Exercise requirements:
The answer must give back every line of the data exactly, with no pictures.

[Opening Records shown section]

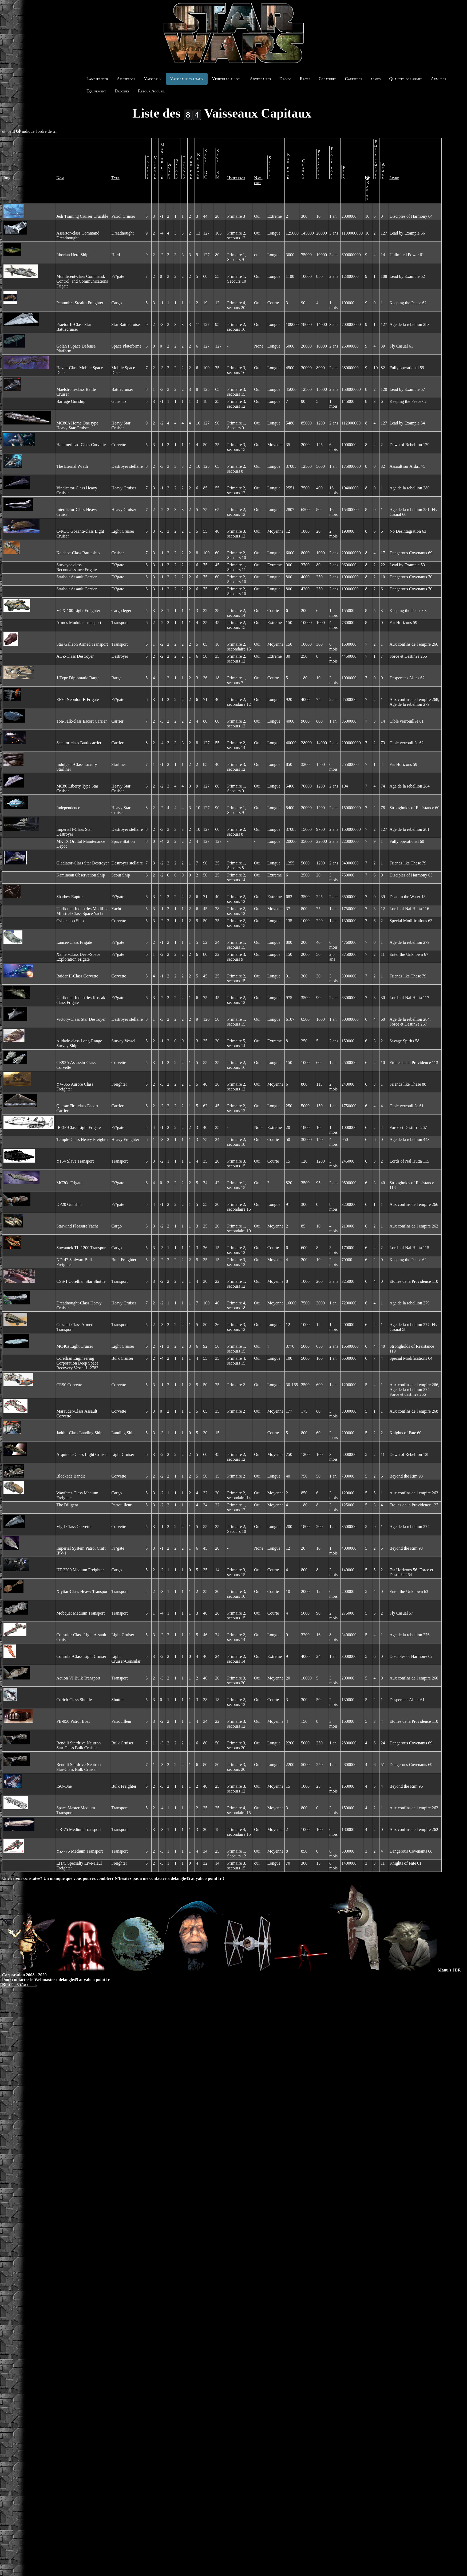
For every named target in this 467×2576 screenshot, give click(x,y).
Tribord (186, 167)
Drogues (121, 91)
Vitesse (158, 167)
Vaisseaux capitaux (187, 78)
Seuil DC (208, 163)
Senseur (267, 167)
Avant (172, 170)
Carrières (353, 78)
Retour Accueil (151, 91)
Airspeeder (126, 78)
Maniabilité (165, 161)
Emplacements (373, 159)
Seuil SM (217, 163)
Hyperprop (232, 178)
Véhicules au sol (226, 78)
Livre (391, 178)
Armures (438, 78)
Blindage (201, 165)
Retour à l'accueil (19, 1984)
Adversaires (260, 78)
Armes (380, 170)
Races (305, 78)
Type (118, 178)
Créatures (327, 78)
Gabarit (150, 167)
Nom (60, 178)
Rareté (365, 190)
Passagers (316, 164)
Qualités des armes (405, 78)
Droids (285, 78)
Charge (300, 169)
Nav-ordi (255, 180)
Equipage (285, 165)
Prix (341, 172)
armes (376, 78)
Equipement (96, 91)
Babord (179, 169)
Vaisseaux (153, 78)
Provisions (329, 162)
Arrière (194, 167)
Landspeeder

[Closing Records shown section]

Reply:
For every named target in this 467×2576 screenshot, give click(x,y).
Tribord (186, 167)
Drogues (121, 91)
Vitesse (158, 167)
Vaisseaux capitaux (187, 78)
Seuil DC (208, 163)
Senseur (267, 167)
Avant (172, 170)
Carrières (353, 78)
Retour Accueil (151, 91)
Airspeeder (126, 78)
Maniabilité (165, 161)
Emplacements (373, 159)
Seuil SM (217, 163)
Hyperprop (232, 178)
Véhicules au sol (226, 78)
Livre (391, 178)
Armures (438, 78)
Blindage (201, 165)
Retour à l'accueil (19, 1984)
Adversaires (260, 78)
Armes (380, 170)
Races (305, 78)
Type (118, 178)
Créatures (327, 78)
Gabarit (150, 167)
Nom (60, 178)
Rareté (365, 190)
Passagers (316, 164)
Qualités des armes (405, 78)
Droids (285, 78)
Charge (300, 169)
Nav-ordi (255, 180)
Equipage (285, 165)
Prix (341, 172)
armes (376, 78)
Equipement (96, 91)
Babord (179, 169)
Vaisseaux (153, 78)
Provisions (329, 162)
Arrière (194, 167)
Landspeeder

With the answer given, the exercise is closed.